Swift spends 76% of the time incrementing/decrementing reference counts; ARC is just very bad at pushing tens of millions of objects through it every second.

There's some more evlauation for Swift here: https://github.com/ixy-languages/ixy.swift/tree/master/perfo...

It's just a coincidence that JavaScript and Swift end up with almost the same performance; there is nothing similar between these two runtimes and implementations.


This is also a clear optimization target. It is very possible to write Swift code which requires very little reference-counting overhead.


The problem is that 99% of all Swift developers use the language to create front-ends for powerful devices and you never need to squeeze the last drop of performance out of them.


> I want to know what is so similar about C# and Go that is causing them to have about the same performance, and yet much more performance (at higher batch sizes) than the regime of Java/OCaml/Haskell […] and it has nothing to do with language/runtime/fundamental performance.

The authors specifically call out the issue of avoiding heap allocations when asked about Java v C# (as they're pretty similar languages), noting that they couldn't get under ~20 bytes allocated per forwarded packet in Java. C# (and Go) would have much better facilities to work entirely out of the stack, avoid memory copies and reuse allocations in the main loop.

I expect Haskell and OCaml have similar issues.


> want to know what is so similar about C# and Go that is causing them to have about the same performance.

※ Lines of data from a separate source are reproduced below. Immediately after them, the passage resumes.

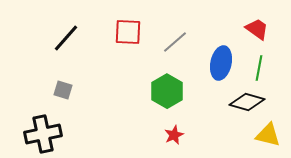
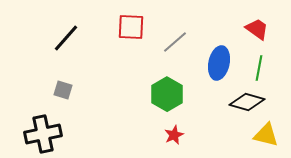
red square: moved 3 px right, 5 px up
blue ellipse: moved 2 px left
green hexagon: moved 3 px down
yellow triangle: moved 2 px left
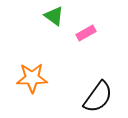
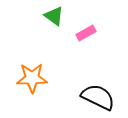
black semicircle: rotated 100 degrees counterclockwise
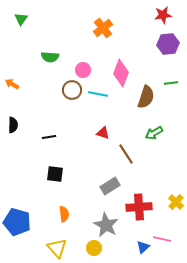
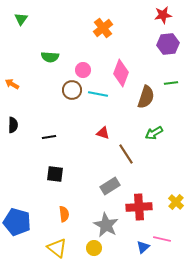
yellow triangle: rotated 10 degrees counterclockwise
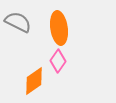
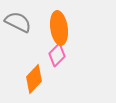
pink diamond: moved 1 px left, 6 px up; rotated 10 degrees clockwise
orange diamond: moved 2 px up; rotated 12 degrees counterclockwise
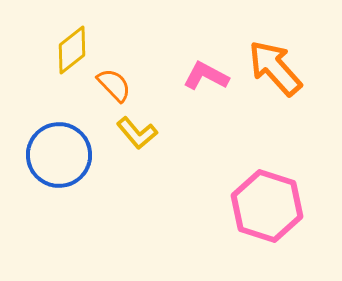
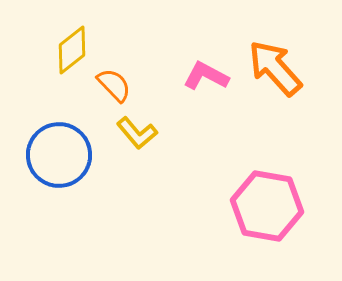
pink hexagon: rotated 8 degrees counterclockwise
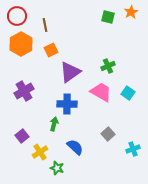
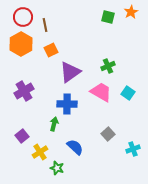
red circle: moved 6 px right, 1 px down
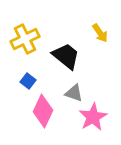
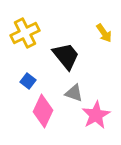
yellow arrow: moved 4 px right
yellow cross: moved 6 px up
black trapezoid: rotated 12 degrees clockwise
pink star: moved 3 px right, 2 px up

I looked at the C# thesis. I think with care the programmer was able to reduce the amount of heap allocations and memory copying enough that it's similar to the mix in the go driver. I think also the modern processors ability to execute multiple instructions/code paths in parallel tend to negate the advantage efficiently compiled languages like C and go. So cache misses, heap allocation, and garbage collection tend to dominate over raw numbers of instructions executed.


> JavaScript and Swift have essentially the same performance here

One thing that I notice about the Swift version is that he's making heavy use of classes, and in the performance section it mentions that there is quite a lot of time spent on retain-release. There's probably a lot of room for performance optimization in this implementation.


For Java it could be binary wrangling. You have to do some weird things to unpack binary blobs in Java due to the lack of unsigned types. So, for performance you have to wrangle things through native ByteBuffers correctly or you will get killed.


> JavaScript and Swift have essentially the same performance here

Only for throughput. The latency difference is enormous.


c# and go both have value typea and reference types, java only has reference types. c# also has a variety of tools for controlling how memory isbused and accessed bs java. avoiding the heap may he the first order difference.